I may sound like a broken record, but the glass is still half full and not half empty!

July 23, 2008 - Spotlights

William Norton

How did we get to mid year already? The first six months of 2008 have been hectic. We currently have more than a dozen lease transactions in the pipeline, but none of them are racing to the finish line. There is simply a great deal of angst, anxiety, and hesitation in the business sector. Some of this comes from first hand experience, some is the media and the press hyping doom and gloom and some is an underlying concern that things are going to get worse before they get better.
First hand experience starts with high energy and transportation costs. At home rising food costs are prominent. In the construction sector incredible increases in cement, steel, and asphalt costs, to name a few items, all attest to pending inflation pressures. In a flat global economy, inflation is a serious risk to businesses because they simply do not have enough clout to increase prices. This has not been a prominent concern over recent years because substantial improvements in productivity have helped offset increases in materials, services or labor. However, energy is a key component to everything in our 21st Century world. Oil at $140+ per barrel is so significant that we are all going to be paying more to get to and from work and to get our jobs done at work. Incredibly, no one grasps where energy prices are going, when they may level out or if they may drop as they have several times over the past 30 years.
There are two key factors at play here. First, the tremendous increase in global demand for oil from China, India, Brazil and other developing countries. Second, oil producing countries are not acting in lock step with OPEC. Saudi Arabia is no longer the US's best friend and oil ministers are reconsidering how much elasticity there is in the global market. The theory has been that oil producing countries do not want prices to rise too high because high prices promote domestic production and alternative energy development.
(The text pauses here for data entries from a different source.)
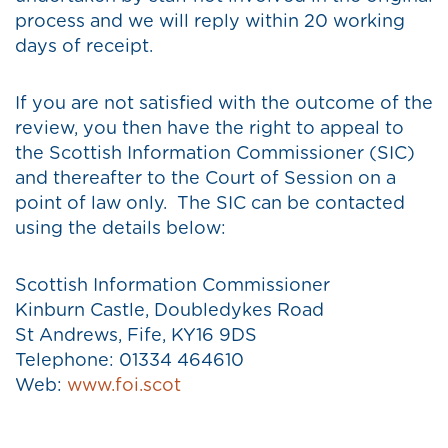
process and we will reply within 20 working
days of receipt.
If you are not satisfied with the outcome of the
review, you then have the right to appeal to
the Scottish Information Commissioner (SIC)
and thereafter to the Court of Session on a
point of law only. The SIC can be contacted
using the details below:
Scottish Information Commissioner
Kinburn Castle, Doubledykes Road
St Andrews, Fife, KY16 9DS
Telephone: 01334 464610
Web:
www.foi.scot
Yet suddenly oil is over $140 per barrel and continues to climb. While we see this everyday in the media, it really has a delayed effect as much of our gasoline and other energy laden products are currently being produced from oil sourced and bought 1, 2, or 3 years ago. So, the real impacts are yet to come. Before actions by the US and the developed countries could in fact, influence the markets, but that is much less so today. Energy is and will continue to be a big deal. And with no clear indications of where we are headed it is a big drag on companies looking to expand, move or commit to additional lease term.
Beyond the huge increase in actual energy costs is the whole credit issue. When it costs $50 or $70 or $100 to fill your gas tank, the tendency is to charge it rather than pay cash. But for homes and apartments heated with oil, credit terms are tightening and there is less ability to charge, pre buy or do level payments. For many homeowners it will be cash on the barrelhead to the tune of $800 to $900 per delivery!
For the service sector energy costs may not have a great deal of direct impacts. But employees are spending more of their paychecks and will be seeking pay increases to offset these rising expenses. In addition there is stress in the financial services sector. Banks are squeezed for margins. Mortgage lenders are still under siege. Volatility of interest rates is a major concern as well. The brokerage houses are struggling with a cool market and the investment bankers are reeling from their aggressive plays in derivatives and hedge funds. So leasing activity there is on hold too.
Locally, we are seeing some high tech and defense related companies expanding, but these are conservative efforts. The outcome of the presidential election could have significant impact on the defense sector. High Tech has pockets of brilliance but many of these firms are small and do not occupy large spaces. While that is the general rule, there are exceptions and there are some firms doing very nicely.
Of course manufacturing continues to shrink in the region. Again high energy costs, long transportation costs, and comparatively high labor costs make manufacturing a challenging proposition in the northeast.
So at mid year, what is the good news? Well, as of this writing the glass is still half full and not half empty. The underlying economy in southern and central New Hampshire is still bumping along. While we lament the out migration of our young college graduates, the offset is a more mature population including the soon to retire Baby Boomers and they have relatively high household net worth. So it is a curious time. If we can absorb these energy cost increases and the correction is short lived then we should regain some positive momentum. But there are so many factors that can sidetrack a quick recovery. The odds are that this correction will take longer than the last two. This is what is prompting firms to hunker down and make due with the space they have. With energy, operating costs and rising real estate taxes, occupancy costs are rising even if base rent is not. So conservatism will be the rule until some of these variables settle down and the path of the economy is more certain.
Bill Norton, CRE, FRICS, is president of Norton Asset Management, Manchester, N.H.